When curiosity and the alcohol got the best of me, I asked a man at the table next to us what was going on. Or, more specifically, who he was rooting for. He explained to me that he had a parlay, having bet on the outcome across multiple games that day. He was several games in and so far so good, but his big worry was he had North Carolina State over Oakland and Oakland was putting up a fight. His buddies had also parlays. Equipped with new knowledge, the waves of cheering suddenly made sense. Sure, it was possible that a few Oakland alums were among those celebrating each time that squad made a basket, but I doubted that. The (mostly) men with money riding on Oakland erupted with each Oakland basket, and the (mostly) men who bet on NC State exploded when their side scored. When a cross-court shot heaved by an NC State player clanged off the backboard as time expired, sending the game to overtime, one side groaned and another cheered.
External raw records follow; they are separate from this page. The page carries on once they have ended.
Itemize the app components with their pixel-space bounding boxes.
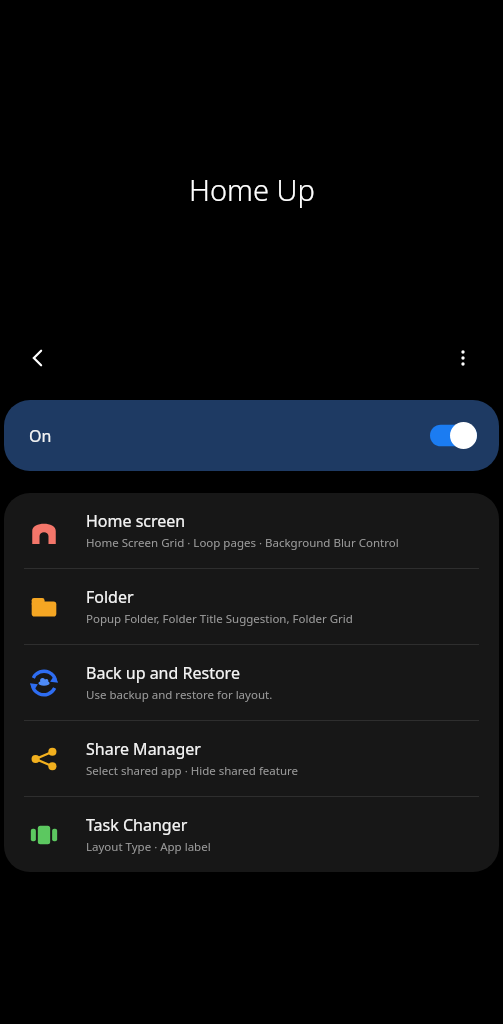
staticText: Popup Folder, Folder Title Suggestion, F… [86,611,353,627]
staticText: On [29,425,52,447]
button[interactable]: Folder [4,569,499,644]
staticText: Home screen [86,510,186,532]
button[interactable]: Back up and Restore [4,645,499,720]
button[interactable]: More options [439,334,487,382]
button[interactable]: Share Manager [4,721,499,796]
staticText: Home Up [189,170,315,209]
button[interactable]: On [4,400,499,471]
button[interactable]: Home screen [4,493,499,568]
staticText: Back up and Restore [86,662,240,684]
button[interactable]: Back [14,334,62,382]
staticText: Use backup and restore for layout. [86,687,273,703]
staticText: Share Manager [86,738,201,760]
staticText: Folder [86,586,134,608]
staticText: Task Changer [86,814,188,836]
staticText: Layout Type · App label [86,839,211,855]
staticText: Select shared app · Hide shared feature [86,763,299,779]
staticText: Home Screen Grid · Loop pages · Backgrou… [86,535,399,551]
button[interactable]: Task Changer [4,797,499,872]
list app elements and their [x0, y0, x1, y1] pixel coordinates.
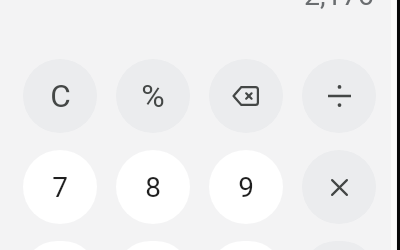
- button[interactable]: Multiply: [302, 150, 376, 224]
- staticText: 2,176: [304, 0, 374, 12]
- button[interactable]: C: [23, 59, 97, 133]
- staticText: 7: [52, 171, 68, 204]
- staticText: %: [141, 77, 165, 115]
- staticText: 9: [238, 171, 254, 204]
- button[interactable]: 7: [23, 150, 97, 224]
- button[interactable]: 5: [116, 241, 190, 250]
- staticText: 8: [145, 171, 161, 204]
- button[interactable]: 9: [209, 150, 283, 224]
- button[interactable]: Minus: [302, 241, 376, 250]
- button[interactable]: 8: [116, 150, 190, 224]
- button[interactable]: Backspace: [209, 59, 283, 133]
- button[interactable]: %: [116, 59, 190, 133]
- button[interactable]: 4: [23, 241, 97, 250]
- staticText: C: [50, 78, 71, 115]
- button[interactable]: 6: [209, 241, 283, 250]
- button[interactable]: Divide: [302, 59, 376, 133]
It was easy to guess where everyone’s money lay.

I had to leave the bar to start getting ready for dinner while NC State and Oakland played on. I later checked the score to see if NC State had won and if my bar neighbor had hit that part of his parlay—and he did. I was happy for him but it was fleeting because I had already forgotten the rest of his teams and had no clue if he hit his full parlay. That would have to be between him and his wallet.
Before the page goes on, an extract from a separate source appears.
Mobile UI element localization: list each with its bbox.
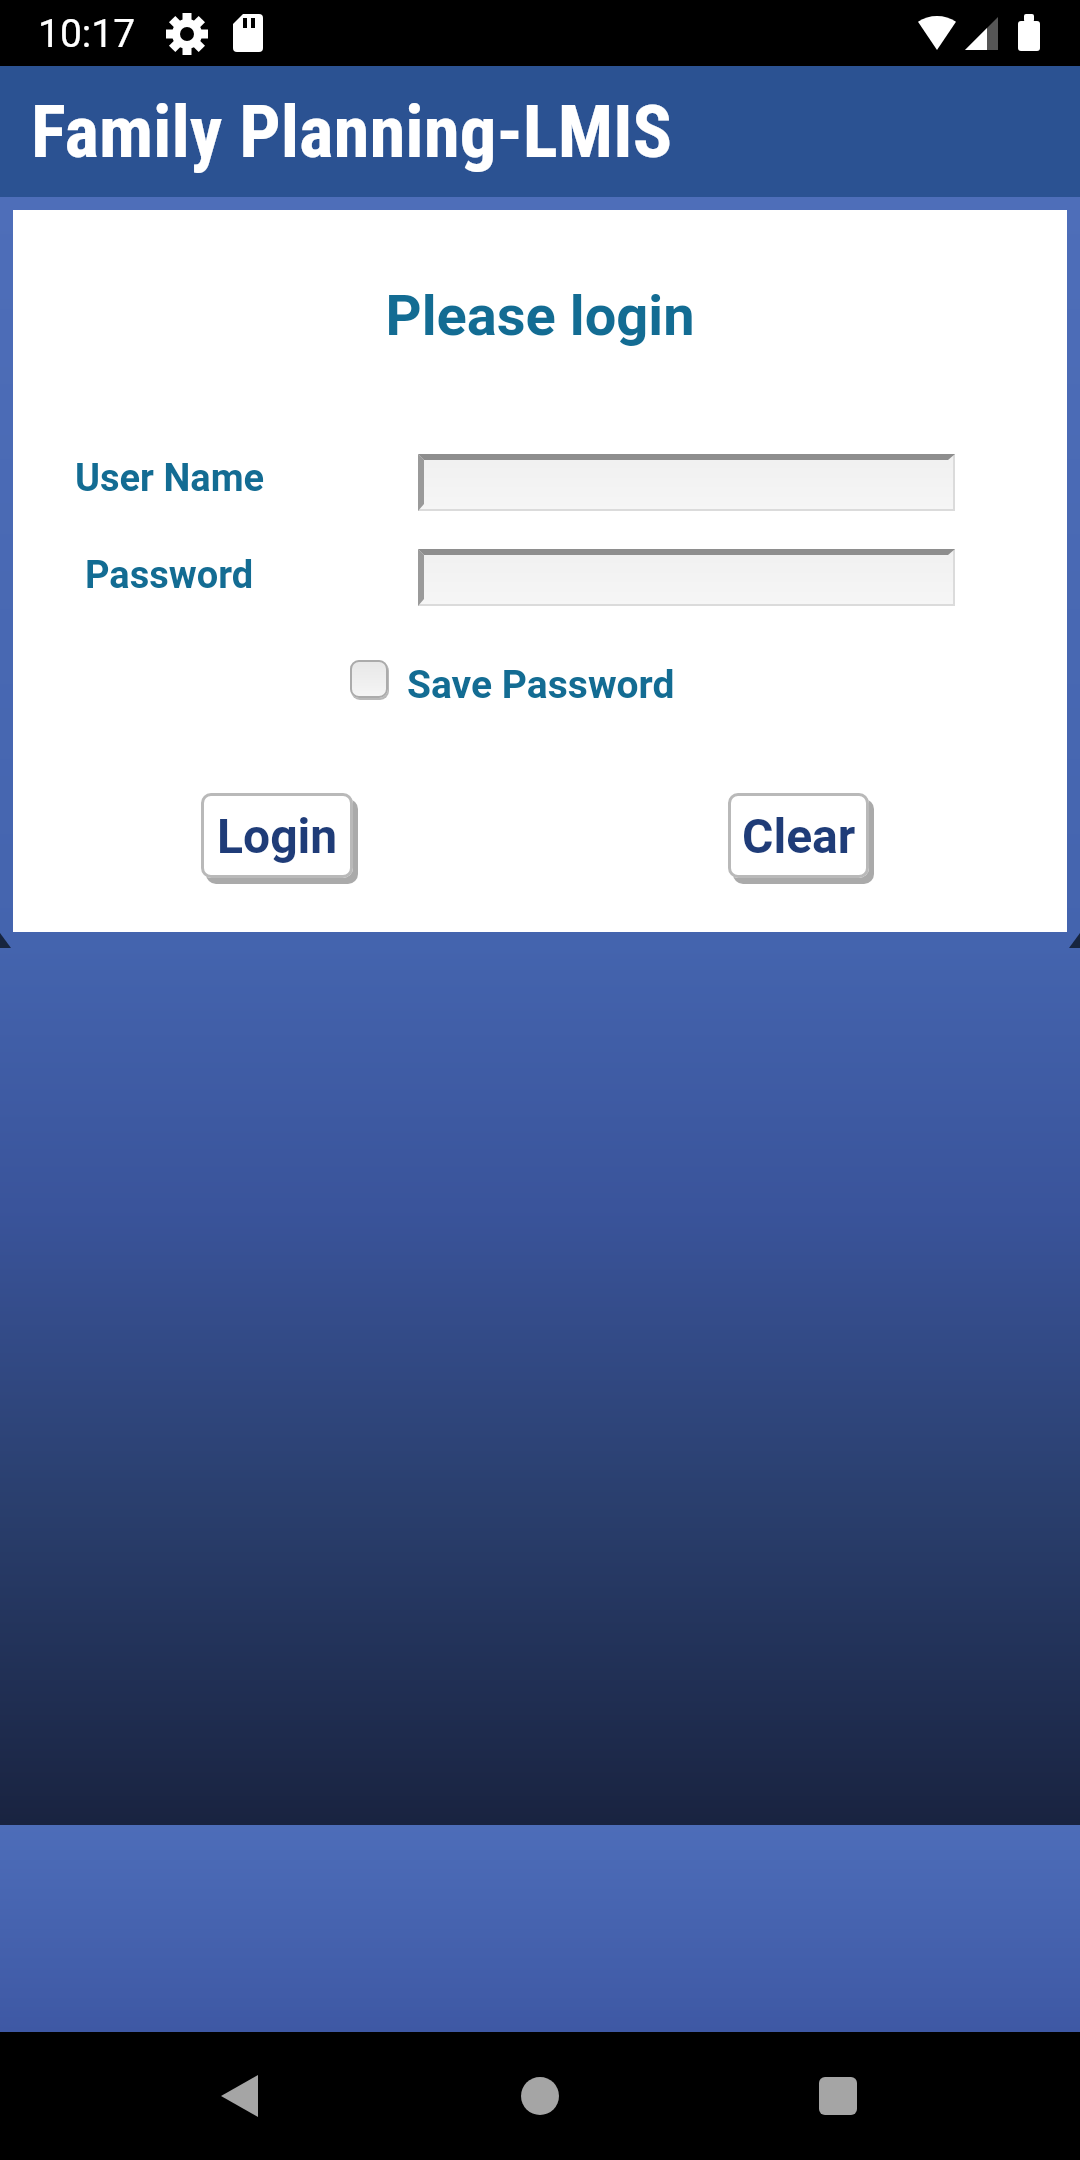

Sure, this is always how it is in Las Vegas, but it could be become normal everywhere? Sports gambling, ever since the U.S. Supreme Court struck down the law that kept many states from legalizing it, has done nothing but grow. The ads are everywhere. Gambling companies openly fund sports journalism. Pro leagues have sports betting partners. Yet neither pro nor college sports teams have been able to avoid scandals involving it, and that was before everyone started asking how a now-fired translator for the biggest name in baseball could get into millions of dollars of debt with an illegal bookie. It’s gambling all the way down now. I haven’t seen it take over the local sports bar just yet, though I do live in California, where sports betting is still illegal—for now. Perhaps not everything that happens in Vegas stays in Vegas after all.